- [The problem]: Could you report every line of the listing below that holds the word "Србија"?

Records shown section start

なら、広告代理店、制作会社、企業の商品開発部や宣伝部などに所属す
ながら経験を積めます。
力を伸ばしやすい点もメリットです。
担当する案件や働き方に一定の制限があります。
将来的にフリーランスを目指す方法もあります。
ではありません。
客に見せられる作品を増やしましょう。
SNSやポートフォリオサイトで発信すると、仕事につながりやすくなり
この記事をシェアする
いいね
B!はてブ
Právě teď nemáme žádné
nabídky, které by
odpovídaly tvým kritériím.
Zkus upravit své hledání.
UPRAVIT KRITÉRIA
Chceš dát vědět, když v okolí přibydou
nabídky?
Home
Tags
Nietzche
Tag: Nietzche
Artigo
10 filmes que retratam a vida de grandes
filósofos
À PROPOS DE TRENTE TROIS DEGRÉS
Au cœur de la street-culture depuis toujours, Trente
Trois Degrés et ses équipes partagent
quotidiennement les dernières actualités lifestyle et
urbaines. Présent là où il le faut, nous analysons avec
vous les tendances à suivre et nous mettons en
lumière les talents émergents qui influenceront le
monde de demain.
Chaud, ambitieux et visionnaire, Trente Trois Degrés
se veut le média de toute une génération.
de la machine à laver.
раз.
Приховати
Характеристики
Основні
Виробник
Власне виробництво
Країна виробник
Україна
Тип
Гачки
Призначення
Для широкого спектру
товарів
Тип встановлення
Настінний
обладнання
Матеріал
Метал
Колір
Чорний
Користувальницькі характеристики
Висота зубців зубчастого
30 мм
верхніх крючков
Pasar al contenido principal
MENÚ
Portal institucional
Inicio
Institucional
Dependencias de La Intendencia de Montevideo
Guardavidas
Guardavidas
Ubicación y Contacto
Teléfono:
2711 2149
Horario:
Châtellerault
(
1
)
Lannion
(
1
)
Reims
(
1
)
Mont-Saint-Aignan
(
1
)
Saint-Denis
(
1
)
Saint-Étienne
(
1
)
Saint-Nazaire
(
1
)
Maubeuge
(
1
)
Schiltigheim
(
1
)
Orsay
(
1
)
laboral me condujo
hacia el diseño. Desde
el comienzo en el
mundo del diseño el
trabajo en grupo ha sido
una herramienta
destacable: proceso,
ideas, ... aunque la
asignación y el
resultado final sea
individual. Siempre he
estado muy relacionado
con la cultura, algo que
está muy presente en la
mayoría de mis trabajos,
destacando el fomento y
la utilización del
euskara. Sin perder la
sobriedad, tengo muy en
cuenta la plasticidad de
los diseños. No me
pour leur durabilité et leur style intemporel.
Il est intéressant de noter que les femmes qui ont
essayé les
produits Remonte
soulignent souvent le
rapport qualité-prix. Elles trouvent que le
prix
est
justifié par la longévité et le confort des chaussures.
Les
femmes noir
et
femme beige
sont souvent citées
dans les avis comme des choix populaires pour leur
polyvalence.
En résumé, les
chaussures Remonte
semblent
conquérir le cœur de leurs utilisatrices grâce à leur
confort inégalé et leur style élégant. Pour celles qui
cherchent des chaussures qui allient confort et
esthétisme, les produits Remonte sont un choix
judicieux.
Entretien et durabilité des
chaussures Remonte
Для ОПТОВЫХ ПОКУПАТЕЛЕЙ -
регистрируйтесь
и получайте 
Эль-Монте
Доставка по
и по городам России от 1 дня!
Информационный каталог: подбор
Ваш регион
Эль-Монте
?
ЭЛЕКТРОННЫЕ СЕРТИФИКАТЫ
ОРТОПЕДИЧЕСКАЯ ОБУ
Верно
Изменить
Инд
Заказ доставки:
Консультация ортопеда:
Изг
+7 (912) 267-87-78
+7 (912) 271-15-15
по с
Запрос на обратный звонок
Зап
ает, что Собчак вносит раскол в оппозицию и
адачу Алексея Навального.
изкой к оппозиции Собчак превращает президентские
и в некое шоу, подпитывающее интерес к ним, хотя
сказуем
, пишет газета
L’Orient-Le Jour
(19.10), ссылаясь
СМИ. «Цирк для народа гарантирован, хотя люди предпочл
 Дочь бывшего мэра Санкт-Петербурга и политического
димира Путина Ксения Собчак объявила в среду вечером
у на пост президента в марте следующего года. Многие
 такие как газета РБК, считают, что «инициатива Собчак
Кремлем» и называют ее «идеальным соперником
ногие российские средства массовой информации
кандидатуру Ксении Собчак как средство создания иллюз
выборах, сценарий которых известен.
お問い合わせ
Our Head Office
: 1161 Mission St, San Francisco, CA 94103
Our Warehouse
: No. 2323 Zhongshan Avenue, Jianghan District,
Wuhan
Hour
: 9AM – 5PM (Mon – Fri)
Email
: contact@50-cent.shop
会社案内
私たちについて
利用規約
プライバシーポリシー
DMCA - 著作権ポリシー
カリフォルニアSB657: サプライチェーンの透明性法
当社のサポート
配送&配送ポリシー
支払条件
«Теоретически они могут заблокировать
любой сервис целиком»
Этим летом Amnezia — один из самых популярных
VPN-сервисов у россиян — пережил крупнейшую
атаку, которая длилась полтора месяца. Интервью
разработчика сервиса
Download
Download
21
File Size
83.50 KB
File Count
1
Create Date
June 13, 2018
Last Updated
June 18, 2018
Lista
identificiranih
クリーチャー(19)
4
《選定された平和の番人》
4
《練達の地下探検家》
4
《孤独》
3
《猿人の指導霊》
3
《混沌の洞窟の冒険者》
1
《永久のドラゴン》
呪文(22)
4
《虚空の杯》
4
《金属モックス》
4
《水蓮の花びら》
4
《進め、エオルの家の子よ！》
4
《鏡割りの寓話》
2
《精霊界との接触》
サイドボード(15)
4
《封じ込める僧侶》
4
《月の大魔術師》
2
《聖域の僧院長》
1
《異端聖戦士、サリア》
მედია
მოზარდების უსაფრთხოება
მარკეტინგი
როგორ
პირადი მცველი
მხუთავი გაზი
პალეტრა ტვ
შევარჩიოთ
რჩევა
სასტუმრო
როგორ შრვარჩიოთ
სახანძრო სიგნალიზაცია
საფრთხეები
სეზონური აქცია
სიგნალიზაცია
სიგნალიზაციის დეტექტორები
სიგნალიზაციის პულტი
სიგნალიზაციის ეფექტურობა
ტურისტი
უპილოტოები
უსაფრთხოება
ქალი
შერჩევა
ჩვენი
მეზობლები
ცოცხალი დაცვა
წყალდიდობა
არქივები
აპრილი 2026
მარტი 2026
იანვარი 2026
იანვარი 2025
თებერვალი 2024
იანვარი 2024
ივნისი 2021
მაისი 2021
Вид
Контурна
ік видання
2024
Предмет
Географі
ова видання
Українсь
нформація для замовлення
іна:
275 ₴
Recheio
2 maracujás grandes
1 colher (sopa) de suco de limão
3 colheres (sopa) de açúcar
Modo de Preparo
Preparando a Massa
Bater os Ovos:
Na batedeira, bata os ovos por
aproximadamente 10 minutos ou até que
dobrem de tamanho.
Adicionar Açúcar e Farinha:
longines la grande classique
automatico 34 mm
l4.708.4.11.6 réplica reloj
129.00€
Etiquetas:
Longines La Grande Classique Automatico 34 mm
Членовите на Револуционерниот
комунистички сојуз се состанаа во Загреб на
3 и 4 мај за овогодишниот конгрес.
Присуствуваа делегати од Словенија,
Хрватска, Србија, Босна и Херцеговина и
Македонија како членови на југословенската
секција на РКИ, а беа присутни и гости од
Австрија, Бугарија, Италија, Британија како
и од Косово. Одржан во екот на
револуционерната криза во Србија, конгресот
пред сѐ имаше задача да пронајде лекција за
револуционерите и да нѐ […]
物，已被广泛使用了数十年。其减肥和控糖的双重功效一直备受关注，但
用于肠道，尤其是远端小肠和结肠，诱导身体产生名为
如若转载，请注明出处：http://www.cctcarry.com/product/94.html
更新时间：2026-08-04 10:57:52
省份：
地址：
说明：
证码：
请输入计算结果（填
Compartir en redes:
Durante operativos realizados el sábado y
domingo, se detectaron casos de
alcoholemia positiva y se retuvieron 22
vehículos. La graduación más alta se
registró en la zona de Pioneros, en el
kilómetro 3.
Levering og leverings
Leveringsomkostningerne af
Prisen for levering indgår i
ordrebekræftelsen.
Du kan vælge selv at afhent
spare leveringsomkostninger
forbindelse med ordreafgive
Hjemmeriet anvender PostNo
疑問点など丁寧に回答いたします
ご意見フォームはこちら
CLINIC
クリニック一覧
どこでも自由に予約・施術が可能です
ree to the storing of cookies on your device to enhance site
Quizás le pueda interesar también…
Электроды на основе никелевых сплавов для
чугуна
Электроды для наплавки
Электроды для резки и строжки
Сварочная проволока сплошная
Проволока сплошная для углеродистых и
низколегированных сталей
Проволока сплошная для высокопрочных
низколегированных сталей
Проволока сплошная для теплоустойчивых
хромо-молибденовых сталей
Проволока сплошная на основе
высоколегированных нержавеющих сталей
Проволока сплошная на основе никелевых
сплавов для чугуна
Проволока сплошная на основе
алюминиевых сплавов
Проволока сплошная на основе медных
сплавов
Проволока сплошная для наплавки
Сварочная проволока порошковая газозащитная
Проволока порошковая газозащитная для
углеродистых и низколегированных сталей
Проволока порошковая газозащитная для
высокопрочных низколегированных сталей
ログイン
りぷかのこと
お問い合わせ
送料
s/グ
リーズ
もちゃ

Records shown section end

- [Task response]:
Хрватска, Србија, Босна и Херцеговина и
револуционерната криза во Србија, конгресот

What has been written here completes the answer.